Rendell For Utah State Senate

 

Ethics Commission: Independent, Nonpartisan Panel Should Be Seated

news: Ethics Commission: Independent, Nonpartisan Panel Should Be Seated

Tribune Editorial
Salt Lake Tribune Article
Last Updated:07/07/2008 06:53:33 PM MDT

Rep. Mark Walker resigned Sunday on the eve of a Utah House Ethics Committee probe. The Sandy Republican, handpicked by GOP leaders to run for state treasurer, allegedly offered his opponent a job in a failed attempt to run unopposed in the primary election. The investigation was canceled after Walker, who lost the election, imposed the maximum penalty on himself.

    It's a shocking development, not because Walker resigned to avoid exposing his handlers to a public airing of the GOP's dirty laundry. After all, political pawns tell no tales. And not because a state legislator was accused of unethical behavior. In our estimation, at least four other lawmakers should have been brought before the committee in the past 12 months alone.

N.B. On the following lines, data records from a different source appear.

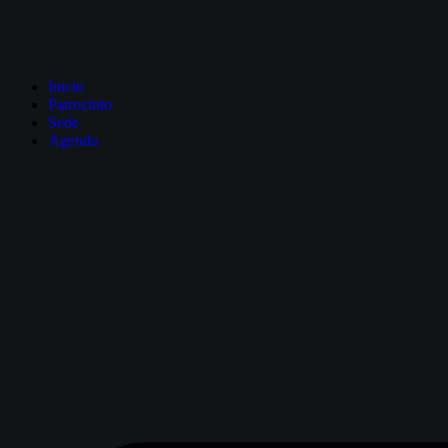
Inicio
Patrocinio
Sede
Agenda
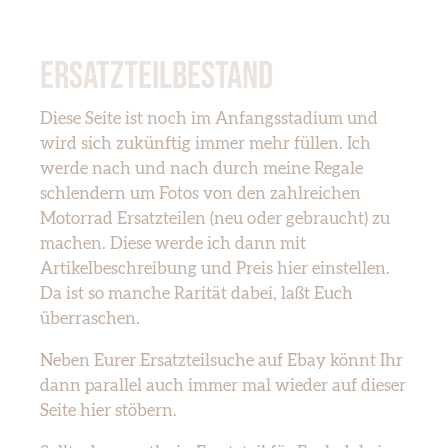
ERSATZTEILBESTAND
Diese Seite ist noch im Anfangsstadium und
wird sich zukünftig immer mehr füllen. Ich
werde nach und nach durch meine Regale
schlendern um Fotos von den zahlreichen
Motorrad Ersatzteilen (neu oder gebraucht) zu
machen. Diese werde ich dann mit
Artikelbeschreibung und Preis hier einstellen.
Da ist so manche Rarität dabei, laßt Euch
überraschen.
Neben Eurer Ersatzteilsuche auf Ebay könnt Ihr
dann parallel auch immer mal wieder auf dieser
Seite hier stöbern.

    What's truly shocking is the fact that a member of the Capitol Hill gang was about to be investigated by his colleagues. The Walker case, amazingly, would have marked just the fourth time that a lawmaker's actions have been scrutinized by his peers in the past 22 years.

    Blame it on an unwieldy, unworkable process that requires three lawmakers to file formal complaints against a cohort to activate the ethics panel, which then serves as a biased judge and jury. Obviously, self-scrutiny doesn't work, as events of the past year have indicated.

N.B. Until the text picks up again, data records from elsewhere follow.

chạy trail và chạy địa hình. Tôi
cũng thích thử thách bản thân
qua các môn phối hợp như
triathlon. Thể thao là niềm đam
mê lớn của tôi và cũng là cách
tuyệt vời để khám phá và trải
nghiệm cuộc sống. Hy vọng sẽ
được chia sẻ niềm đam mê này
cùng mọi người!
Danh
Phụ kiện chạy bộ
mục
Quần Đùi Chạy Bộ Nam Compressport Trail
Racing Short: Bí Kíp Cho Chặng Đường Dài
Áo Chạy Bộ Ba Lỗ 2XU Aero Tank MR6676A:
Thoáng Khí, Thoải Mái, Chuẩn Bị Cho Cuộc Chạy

    State Sen. Chris Buttars, R-West Jordan, made "dark and ugly" racist remarks on the Senate floor and improperly attempted to influence a judge in defense of a developer friend. Rep. Aaron Tilton, R-Springville, shamelessly beat the drum for nuclear power in the Legislature without disclosing his ties to the industry. Rep. Steve Mascaro, R-West Jordan, is alleged to have made a sexually suggestive comment to a college-age intern, a claim made public by Republican legislative leaders as apparent punishment for his seeking the investigation of Walker. And Rep. Becky Lockhart, R-Provo, is said to have pressured officials at a state-supported technical college to build a parade float for the Utah County Republican Party with public funds.

    Each case screamed for an investigation. But in each instance, lawmakers declined to investigate their own. The accused were not held accountable, nor given a chance to clear their names.

    This cosmetic self-policing, which destroys the public trust, has to stop. Lawmakers need to follow the lead of 33 other states, and empanel an independent, nonpartisan ethics commission to investigate, prosecute and mete out appropriate punishment for legislators who cross ethical lines.